And this is a big one. When what we understand is contrary to what God has commanded, then we must defer to God for he is the One who has good plans for us.

No matter how attractive the course of action that we understand is, if it is contrary to God’s directions, it is not the best choice. That’s where we come again to the full biblical witness.  Cherry picking leads us to our own understanding.  We must show ourselves approved in seeking God’s will by studying all of his word.

We can blame everything on the serpent, but if we do, we refuse to address the problem of desiring our own understanding more than what God has told us to do. 

We can do the Flip Wilson thing—the Devil made me do it—but we fail to address the root cause of the problem.  We must address our propensity to seek our own understanding over God’s ways.

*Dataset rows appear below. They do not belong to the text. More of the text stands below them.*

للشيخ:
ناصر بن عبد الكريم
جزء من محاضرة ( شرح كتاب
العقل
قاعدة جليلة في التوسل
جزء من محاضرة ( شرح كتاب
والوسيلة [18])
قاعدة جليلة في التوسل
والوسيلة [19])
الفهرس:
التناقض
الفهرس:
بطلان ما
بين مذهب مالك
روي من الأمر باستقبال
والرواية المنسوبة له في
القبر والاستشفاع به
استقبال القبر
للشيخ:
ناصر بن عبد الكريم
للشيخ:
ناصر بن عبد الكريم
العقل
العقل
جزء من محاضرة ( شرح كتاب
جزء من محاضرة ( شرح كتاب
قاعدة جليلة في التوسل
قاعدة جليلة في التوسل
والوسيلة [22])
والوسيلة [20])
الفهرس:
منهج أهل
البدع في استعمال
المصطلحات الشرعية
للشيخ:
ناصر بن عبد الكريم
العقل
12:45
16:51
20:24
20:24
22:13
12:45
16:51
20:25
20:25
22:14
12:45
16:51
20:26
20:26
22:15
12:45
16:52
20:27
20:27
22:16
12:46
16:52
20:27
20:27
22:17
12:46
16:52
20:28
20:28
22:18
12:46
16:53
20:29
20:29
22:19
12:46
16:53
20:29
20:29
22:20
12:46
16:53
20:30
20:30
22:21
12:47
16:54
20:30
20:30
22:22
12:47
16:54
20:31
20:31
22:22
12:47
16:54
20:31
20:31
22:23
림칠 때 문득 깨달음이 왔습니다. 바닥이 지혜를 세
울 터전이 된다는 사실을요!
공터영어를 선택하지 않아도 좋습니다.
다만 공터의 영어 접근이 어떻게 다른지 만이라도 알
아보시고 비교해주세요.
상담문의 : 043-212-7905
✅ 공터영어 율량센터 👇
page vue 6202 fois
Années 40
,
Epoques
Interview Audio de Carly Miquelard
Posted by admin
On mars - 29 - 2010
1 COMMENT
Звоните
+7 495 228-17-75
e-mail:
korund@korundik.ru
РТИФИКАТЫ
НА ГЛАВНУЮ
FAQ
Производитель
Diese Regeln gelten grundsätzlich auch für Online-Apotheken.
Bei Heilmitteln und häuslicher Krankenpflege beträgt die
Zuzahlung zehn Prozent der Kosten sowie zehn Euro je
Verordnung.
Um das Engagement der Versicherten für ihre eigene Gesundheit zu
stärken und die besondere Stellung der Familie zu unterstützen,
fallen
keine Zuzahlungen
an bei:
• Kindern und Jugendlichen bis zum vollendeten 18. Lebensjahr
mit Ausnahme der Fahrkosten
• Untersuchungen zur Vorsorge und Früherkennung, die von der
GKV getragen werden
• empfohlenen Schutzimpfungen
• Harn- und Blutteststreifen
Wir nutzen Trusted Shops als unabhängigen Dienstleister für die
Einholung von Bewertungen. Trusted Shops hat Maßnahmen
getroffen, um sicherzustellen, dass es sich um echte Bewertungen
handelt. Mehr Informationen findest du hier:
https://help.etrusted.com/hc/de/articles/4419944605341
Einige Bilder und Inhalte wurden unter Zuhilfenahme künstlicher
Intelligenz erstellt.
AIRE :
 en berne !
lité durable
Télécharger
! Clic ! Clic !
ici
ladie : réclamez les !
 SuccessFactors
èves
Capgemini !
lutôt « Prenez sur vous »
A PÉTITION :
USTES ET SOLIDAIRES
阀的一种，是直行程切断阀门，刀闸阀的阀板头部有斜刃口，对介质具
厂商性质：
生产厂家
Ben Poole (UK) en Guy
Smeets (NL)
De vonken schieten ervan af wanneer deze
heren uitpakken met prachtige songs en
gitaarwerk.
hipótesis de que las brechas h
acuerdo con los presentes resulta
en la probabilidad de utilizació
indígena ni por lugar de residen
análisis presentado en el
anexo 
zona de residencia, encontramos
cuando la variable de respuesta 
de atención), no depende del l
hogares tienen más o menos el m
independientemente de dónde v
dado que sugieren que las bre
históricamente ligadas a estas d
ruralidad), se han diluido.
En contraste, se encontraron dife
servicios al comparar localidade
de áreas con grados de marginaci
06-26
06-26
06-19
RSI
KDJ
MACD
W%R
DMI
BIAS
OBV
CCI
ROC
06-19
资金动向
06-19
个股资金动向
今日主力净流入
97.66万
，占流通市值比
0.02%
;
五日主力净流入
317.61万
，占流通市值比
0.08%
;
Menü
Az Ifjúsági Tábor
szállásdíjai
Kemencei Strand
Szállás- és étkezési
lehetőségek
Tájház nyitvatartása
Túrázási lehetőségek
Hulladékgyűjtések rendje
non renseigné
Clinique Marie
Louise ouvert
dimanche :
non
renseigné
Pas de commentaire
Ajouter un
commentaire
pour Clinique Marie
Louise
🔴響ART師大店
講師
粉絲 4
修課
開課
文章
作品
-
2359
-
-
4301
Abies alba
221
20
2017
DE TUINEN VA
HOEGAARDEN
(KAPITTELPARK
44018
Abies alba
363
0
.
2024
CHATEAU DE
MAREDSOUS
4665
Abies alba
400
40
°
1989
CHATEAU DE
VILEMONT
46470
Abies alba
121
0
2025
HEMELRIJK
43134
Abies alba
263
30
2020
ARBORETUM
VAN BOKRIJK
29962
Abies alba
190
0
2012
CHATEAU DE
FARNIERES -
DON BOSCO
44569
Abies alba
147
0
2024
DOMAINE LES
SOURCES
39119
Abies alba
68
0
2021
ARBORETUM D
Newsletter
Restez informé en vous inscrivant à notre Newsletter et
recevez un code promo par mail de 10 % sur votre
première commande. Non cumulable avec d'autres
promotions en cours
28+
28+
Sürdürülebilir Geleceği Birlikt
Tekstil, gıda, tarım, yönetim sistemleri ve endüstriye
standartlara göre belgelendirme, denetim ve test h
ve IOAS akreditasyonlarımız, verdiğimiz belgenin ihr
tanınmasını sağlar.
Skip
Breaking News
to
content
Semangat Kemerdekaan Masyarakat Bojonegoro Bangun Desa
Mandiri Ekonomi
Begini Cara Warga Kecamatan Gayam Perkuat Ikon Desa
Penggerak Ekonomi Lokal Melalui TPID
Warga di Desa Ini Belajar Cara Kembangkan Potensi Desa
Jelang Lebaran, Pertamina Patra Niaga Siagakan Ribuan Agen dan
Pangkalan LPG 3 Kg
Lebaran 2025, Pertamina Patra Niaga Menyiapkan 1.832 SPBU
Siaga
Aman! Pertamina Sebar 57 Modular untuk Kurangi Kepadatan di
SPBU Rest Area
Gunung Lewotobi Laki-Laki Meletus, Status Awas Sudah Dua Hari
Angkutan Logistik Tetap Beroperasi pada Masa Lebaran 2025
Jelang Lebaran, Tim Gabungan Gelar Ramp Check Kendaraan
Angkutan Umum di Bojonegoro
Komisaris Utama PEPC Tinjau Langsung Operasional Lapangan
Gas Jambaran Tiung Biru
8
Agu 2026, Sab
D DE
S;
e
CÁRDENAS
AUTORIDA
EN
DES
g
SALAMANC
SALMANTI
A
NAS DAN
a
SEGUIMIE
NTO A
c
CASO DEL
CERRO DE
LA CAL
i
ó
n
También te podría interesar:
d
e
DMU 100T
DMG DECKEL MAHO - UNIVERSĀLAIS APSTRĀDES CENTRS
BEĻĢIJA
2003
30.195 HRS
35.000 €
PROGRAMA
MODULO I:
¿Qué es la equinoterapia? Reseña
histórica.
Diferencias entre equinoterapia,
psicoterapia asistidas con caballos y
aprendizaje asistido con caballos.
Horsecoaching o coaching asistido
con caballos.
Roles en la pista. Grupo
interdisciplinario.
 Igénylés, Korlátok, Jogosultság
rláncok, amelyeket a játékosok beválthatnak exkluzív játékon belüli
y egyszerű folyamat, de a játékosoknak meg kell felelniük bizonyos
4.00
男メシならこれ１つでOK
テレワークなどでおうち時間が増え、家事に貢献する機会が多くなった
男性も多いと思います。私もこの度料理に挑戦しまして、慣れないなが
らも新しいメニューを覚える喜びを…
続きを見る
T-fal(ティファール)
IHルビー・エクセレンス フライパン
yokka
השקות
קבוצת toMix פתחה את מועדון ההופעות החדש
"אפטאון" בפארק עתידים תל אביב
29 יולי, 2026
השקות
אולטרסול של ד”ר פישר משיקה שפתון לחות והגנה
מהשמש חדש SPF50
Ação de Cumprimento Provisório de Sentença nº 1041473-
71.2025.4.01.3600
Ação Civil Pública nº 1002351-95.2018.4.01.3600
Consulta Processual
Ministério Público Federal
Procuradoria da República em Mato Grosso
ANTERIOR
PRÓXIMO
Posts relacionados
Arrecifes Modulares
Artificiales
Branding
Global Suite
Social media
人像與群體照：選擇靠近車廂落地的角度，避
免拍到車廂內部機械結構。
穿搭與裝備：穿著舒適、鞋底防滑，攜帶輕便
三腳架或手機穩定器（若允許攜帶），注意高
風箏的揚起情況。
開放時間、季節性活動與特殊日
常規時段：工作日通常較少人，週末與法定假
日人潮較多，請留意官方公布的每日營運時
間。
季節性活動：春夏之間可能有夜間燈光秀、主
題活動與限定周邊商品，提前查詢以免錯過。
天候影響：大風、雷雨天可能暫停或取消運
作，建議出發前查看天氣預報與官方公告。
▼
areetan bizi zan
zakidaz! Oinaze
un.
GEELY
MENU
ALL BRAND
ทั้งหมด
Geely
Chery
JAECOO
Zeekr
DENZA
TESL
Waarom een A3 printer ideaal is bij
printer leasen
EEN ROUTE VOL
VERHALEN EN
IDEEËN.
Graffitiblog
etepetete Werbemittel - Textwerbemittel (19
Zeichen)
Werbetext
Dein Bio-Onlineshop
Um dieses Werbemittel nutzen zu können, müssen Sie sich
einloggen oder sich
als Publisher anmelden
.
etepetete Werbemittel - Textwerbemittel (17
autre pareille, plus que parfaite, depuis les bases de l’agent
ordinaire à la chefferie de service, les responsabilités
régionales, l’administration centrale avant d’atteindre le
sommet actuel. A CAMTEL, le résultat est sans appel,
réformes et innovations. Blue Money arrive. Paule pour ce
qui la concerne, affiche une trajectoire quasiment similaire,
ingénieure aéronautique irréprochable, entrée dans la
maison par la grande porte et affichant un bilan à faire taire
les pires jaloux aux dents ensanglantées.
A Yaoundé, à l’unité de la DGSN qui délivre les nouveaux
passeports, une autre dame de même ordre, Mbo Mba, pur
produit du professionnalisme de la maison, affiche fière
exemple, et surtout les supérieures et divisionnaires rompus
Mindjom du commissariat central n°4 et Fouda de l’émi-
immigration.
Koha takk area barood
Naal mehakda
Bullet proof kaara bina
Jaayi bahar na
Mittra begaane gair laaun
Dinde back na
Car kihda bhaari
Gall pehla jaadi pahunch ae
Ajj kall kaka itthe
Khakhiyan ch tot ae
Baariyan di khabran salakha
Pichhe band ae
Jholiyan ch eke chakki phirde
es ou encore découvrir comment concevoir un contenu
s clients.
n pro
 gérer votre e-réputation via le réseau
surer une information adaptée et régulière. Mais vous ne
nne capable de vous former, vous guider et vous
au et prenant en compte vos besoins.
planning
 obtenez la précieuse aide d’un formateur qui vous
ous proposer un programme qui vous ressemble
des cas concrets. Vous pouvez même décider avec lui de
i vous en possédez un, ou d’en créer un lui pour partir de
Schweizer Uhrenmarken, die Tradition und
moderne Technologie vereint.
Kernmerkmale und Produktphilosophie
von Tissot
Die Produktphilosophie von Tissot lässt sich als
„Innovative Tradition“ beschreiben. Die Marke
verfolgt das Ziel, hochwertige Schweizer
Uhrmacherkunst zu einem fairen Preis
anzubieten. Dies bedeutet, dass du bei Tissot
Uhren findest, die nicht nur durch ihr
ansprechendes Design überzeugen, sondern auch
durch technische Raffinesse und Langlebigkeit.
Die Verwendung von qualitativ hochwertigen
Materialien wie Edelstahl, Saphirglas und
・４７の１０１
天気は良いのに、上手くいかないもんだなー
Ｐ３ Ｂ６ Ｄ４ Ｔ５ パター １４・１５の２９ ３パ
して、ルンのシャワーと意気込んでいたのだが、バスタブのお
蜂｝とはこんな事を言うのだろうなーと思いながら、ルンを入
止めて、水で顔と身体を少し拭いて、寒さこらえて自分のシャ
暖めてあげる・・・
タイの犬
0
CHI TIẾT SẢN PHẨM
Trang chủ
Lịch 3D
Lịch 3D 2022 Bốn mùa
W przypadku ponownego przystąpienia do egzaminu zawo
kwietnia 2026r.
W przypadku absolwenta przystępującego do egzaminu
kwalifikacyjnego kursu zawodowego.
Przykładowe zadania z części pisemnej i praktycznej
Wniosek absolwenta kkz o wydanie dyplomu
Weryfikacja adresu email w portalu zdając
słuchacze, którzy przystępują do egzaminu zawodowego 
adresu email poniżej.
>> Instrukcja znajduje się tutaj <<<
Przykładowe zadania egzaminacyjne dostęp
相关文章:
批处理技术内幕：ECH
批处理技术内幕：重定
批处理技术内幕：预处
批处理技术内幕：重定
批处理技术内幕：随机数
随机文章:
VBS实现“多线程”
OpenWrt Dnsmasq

We have to deal with that to live fully.

Salvation is a free gift.  Desiring what God has in store for us is our work.  Leaning into God’s ways is our challenge.  Seeking God and his kingdom and his righteousness first—before all things—and that includes our own understanding—is our charge.

When it’s just the guys sitting around drinking coffee, then the lesson for this chapter is the world is a mess because Adam listened to his wife.  But when we decide to get serious about living this life to the full, we know our daily challenge is to choose God and his ways over our own understanding.

It’s pretty, good for food, good for knowledge, and makes us more like God, but God said no.  Four strong points against one little no. 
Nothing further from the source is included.